===== ENTRIES PROVIDED =====

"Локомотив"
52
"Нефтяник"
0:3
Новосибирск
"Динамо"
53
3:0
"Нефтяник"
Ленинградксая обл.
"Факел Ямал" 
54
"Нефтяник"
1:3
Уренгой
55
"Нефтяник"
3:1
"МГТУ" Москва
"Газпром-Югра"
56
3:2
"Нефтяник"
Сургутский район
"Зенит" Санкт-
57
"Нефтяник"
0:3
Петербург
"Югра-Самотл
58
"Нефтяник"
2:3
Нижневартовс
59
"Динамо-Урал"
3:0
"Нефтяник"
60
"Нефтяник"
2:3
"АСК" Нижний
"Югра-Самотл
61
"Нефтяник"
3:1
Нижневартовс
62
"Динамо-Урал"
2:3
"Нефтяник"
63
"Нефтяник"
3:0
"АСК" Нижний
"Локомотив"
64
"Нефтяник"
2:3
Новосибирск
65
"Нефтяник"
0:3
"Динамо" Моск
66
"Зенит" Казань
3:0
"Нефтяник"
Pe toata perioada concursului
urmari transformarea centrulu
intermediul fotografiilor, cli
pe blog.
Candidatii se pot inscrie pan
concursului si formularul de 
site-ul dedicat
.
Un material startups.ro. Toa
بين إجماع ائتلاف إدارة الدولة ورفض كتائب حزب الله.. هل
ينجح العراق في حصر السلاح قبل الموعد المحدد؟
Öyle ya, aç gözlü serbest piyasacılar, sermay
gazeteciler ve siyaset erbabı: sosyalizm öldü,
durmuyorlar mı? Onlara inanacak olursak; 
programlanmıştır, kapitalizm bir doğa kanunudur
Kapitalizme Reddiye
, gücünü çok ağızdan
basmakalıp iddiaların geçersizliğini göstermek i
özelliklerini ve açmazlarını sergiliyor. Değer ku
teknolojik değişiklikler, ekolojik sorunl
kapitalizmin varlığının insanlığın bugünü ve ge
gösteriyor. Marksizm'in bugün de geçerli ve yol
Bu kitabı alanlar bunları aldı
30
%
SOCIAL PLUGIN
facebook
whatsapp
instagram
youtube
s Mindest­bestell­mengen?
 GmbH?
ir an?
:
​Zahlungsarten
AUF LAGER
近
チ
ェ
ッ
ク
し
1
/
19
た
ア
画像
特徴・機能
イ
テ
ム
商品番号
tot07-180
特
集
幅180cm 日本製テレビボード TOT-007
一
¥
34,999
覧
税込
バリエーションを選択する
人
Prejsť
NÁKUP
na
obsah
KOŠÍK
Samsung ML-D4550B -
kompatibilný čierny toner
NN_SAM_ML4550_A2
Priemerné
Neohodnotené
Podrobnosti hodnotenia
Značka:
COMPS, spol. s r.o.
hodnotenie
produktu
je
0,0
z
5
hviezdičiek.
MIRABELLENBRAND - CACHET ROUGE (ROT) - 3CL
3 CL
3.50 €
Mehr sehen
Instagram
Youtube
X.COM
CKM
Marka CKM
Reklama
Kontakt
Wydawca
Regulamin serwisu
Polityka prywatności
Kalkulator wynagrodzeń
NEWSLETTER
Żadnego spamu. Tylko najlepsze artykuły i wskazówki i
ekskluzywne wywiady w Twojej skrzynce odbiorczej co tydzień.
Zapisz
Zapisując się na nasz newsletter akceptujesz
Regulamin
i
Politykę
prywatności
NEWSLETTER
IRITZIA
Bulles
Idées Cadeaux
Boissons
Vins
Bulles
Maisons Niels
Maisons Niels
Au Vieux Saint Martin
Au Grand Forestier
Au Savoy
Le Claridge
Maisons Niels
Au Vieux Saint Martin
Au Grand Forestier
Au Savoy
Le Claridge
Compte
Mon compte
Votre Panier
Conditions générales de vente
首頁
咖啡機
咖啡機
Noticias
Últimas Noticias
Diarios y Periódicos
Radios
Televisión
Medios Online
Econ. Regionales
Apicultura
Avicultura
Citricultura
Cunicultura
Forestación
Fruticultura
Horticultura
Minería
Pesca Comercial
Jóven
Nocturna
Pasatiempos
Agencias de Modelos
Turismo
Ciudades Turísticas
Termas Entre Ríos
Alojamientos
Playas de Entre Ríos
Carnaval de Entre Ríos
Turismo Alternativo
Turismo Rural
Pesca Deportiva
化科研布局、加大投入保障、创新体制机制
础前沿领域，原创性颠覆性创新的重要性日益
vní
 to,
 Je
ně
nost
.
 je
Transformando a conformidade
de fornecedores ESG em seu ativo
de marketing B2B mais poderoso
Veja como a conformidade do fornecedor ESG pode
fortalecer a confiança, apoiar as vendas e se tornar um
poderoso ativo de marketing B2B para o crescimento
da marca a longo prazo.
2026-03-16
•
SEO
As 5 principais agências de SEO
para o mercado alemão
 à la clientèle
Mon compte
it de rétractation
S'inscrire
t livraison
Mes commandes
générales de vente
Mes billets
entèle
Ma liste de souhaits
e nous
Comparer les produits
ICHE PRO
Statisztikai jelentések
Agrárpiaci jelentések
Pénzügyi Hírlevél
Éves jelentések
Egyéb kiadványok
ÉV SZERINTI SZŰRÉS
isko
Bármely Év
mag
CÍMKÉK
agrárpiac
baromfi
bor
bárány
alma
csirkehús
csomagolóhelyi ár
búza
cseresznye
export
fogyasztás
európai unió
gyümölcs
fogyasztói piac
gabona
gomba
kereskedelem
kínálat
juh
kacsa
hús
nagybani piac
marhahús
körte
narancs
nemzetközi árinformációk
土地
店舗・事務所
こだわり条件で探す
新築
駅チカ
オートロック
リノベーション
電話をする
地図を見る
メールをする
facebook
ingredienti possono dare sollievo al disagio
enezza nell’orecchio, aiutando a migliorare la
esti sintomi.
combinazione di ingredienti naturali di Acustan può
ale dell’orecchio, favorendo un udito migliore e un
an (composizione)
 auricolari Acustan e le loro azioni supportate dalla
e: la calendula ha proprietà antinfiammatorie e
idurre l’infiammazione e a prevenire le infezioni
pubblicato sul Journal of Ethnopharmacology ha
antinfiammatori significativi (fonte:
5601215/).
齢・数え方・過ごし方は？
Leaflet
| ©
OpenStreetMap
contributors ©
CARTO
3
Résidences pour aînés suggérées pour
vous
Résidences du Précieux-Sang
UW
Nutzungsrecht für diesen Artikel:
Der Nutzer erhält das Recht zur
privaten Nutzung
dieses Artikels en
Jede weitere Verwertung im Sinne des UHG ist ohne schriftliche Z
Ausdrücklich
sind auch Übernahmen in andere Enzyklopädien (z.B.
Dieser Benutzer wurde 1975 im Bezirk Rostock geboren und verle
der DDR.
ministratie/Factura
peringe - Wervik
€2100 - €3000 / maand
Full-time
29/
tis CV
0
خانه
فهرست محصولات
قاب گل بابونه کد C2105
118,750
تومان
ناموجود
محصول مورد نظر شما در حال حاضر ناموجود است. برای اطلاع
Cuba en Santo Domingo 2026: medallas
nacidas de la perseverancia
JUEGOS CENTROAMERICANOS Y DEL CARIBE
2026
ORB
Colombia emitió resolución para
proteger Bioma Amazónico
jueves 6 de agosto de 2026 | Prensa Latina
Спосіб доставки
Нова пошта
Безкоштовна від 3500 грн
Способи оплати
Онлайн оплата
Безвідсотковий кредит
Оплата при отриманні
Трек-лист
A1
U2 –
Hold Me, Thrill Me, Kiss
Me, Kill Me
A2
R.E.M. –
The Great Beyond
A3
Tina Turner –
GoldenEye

=====

- WORK ORDER
Nothing but an exact copy of the lines from the start of the entries through the line containing "gösteriyor. Marksizm'in bugün" belongs in the response.

- COMPLETED TASK
"Локомотив"
52
"Нефтяник"
0:3
Новосибирск
"Динамо"
53
3:0
"Нефтяник"
Ленинградксая обл.
"Факел Ямал" 
54
"Нефтяник"
1:3
Уренгой
55
"Нефтяник"
3:1
"МГТУ" Москва
"Газпром-Югра"
56
3:2
"Нефтяник"
Сургутский район
"Зенит" Санкт-
57
"Нефтяник"
0:3
Петербург
"Югра-Самотл
58
"Нефтяник"
2:3
Нижневартовс
59
"Динамо-Урал"
3:0
"Нефтяник"
60
"Нефтяник"
2:3
"АСК" Нижний
"Югра-Самотл
61
"Нефтяник"
3:1
Нижневартовс
62
"Динамо-Урал"
2:3
"Нефтяник"
63
"Нефтяник"
3:0
"АСК" Нижний
"Локомотив"
64
"Нефтяник"
2:3
Новосибирск
65
"Нефтяник"
0:3
"Динамо" Моск
66
"Зенит" Казань
3:0
"Нефтяник"
Pe toata perioada concursului
urmari transformarea centrulu
intermediul fotografiilor, cli
pe blog.
Candidatii se pot inscrie pan
concursului si formularul de 
site-ul dedicat
.
Un material startups.ro. Toa
بين إجماع ائتلاف إدارة الدولة ورفض كتائب حزب الله.. هل
ينجح العراق في حصر السلاح قبل الموعد المحدد؟
Öyle ya, aç gözlü serbest piyasacılar, sermay
gazeteciler ve siyaset erbabı: sosyalizm öldü,
durmuyorlar mı? Onlara inanacak olursak; 
programlanmıştır, kapitalizm bir doğa kanunudur
Kapitalizme Reddiye
, gücünü çok ağızdan
basmakalıp iddiaların geçersizliğini göstermek i
özelliklerini ve açmazlarını sergiliyor. Değer ku
teknolojik değişiklikler, ekolojik sorunl
kapitalizmin varlığının insanlığın bugünü ve ge
gösteriyor. Marksizm'in bugün de geçerli ve yol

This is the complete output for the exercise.